Quisicosas

¡Cielos!

Qué delicia «Los cielos retratados», qué ganas de mirar de nuevo a lo alto

Alzar la vista y mirar a lo alto es instintivo en el ser humano. Da igual que se trate del desierto, donde el horizonte hilvana cielo y tierra o de angostos valles en los que el azul es un retal entre las copas de los árboles. Para nuestros remotos ancestros la bóveda celeste era tan asombrosa que decidieron adorarla, porque era la máxima expresión del misterio, que anhelaban tanto como nosotros. Y qué decir de los meteorosensibles, cuyas algazaras o melancolías dependen de una jornada brillante o mohínamente gris.

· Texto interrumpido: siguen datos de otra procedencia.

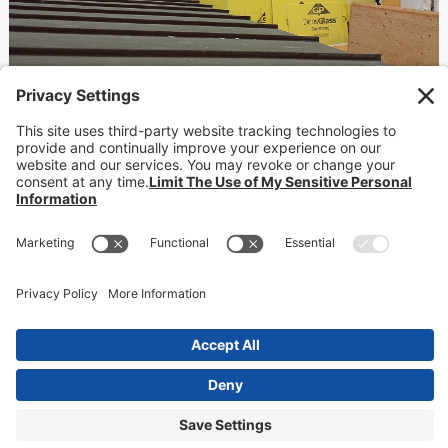
Hotel Erwin
Waterproofing
READ MORE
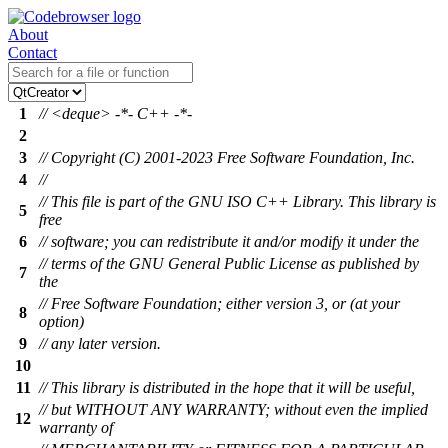
About
Contact
1
// <deque> -*- C++ -*-
2
3
// Copyright (C) 2001-2023 Free Software Foundation, Inc.
4
//
// This file is part of the GNU ISO C++ Library. This library is
5
free
6
// software; you can redistribute it and/or modify it under the
// terms of the GNU General Public License as published by
7
the
// Free Software Foundation; either version 3, or (at your
8
option)
9
// any later version.
10
11
// This library is distributed in the hope that it will be useful,
// but WITHOUT ANY WARRANTY; without even the implied
12
warranty of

Hay artistas que hacen del cielo el motivo principal, como el Greco en sus paisajes incendiados de Toledo. O esos mares de nubes que el caminante contempla a sus pies desde las altas cumbres de Caspar David Friedrich. Los hay directamente abonados a los espacios, como Turner o el Giorgione de «La Tempestad», el primero en la historia del arte que convierte la tormenta ominosa en protagonista de la escena.

Y, sin embargo, si me pregunto si el cuadro de «Las Lanzas» o «La rendición de Breda» lleva cielo o si es amanecer o crepúsculo, si lleva nubes plácidas o amenaza lluvia, no lo recuerdo. Al cielo, incluso a los famosos celajes de Velázquez, le reservamos el distraído papel de fondo de cuadro, el mismo que dejamos a las preguntas que llevamos en el corazón.

Ahora un hombre del tiempo –cómo no– ha puesto la mirada enamorada en los cielos de las grandes pinturas y le ha salido un libro hermosísimo en la editorial «Crítica». José Miguel Viñas ha escrito «Los cielos retratados» y le ha salido no sólo una peculiar historia del clima en el arte, sino un bellísimo estudio antropológico e histórico. Yo ignoraba que el azul era tan imposible como pigmento que los griegos carecían de palabra para él. Decían «verde», «blanco», «rojo» pero, para hablar del mar azul, Homero escribía «del color del vino oscuro».

Tampoco podía calcular que la mayoría de las nubes retratadas en los cuadros son cúmulos, que hay muchas más de estas ovejas algodonosas que de los sutiles cirros deshilachados o los feroces nimbos. La razón es que, tras los largos inviernos trabajando en los talleres, los artistas aprovechaban la primavera para pintar en el exterior, lleno entonces de las ligeras y blancas nubes del buen tiempo. Viñas se detiene en los detalles del clima y nos explica la llamada «pequeña edad de hielo» que enfrió Europa entre los siglos XIV y XIX y que llenó de nieve los cuadros de Brueghel el Viejo, que pintó nevado el Nacimiento de Belén, sin pararse en el tiempo de Tierra Santa y que, en definitiva, inauguró nuestra entrañable costumbre de nevar con corcho el pesebre navideño.

Qué delicia «Los cielos retratados», qué ganas de mirar de nuevo a lo alto.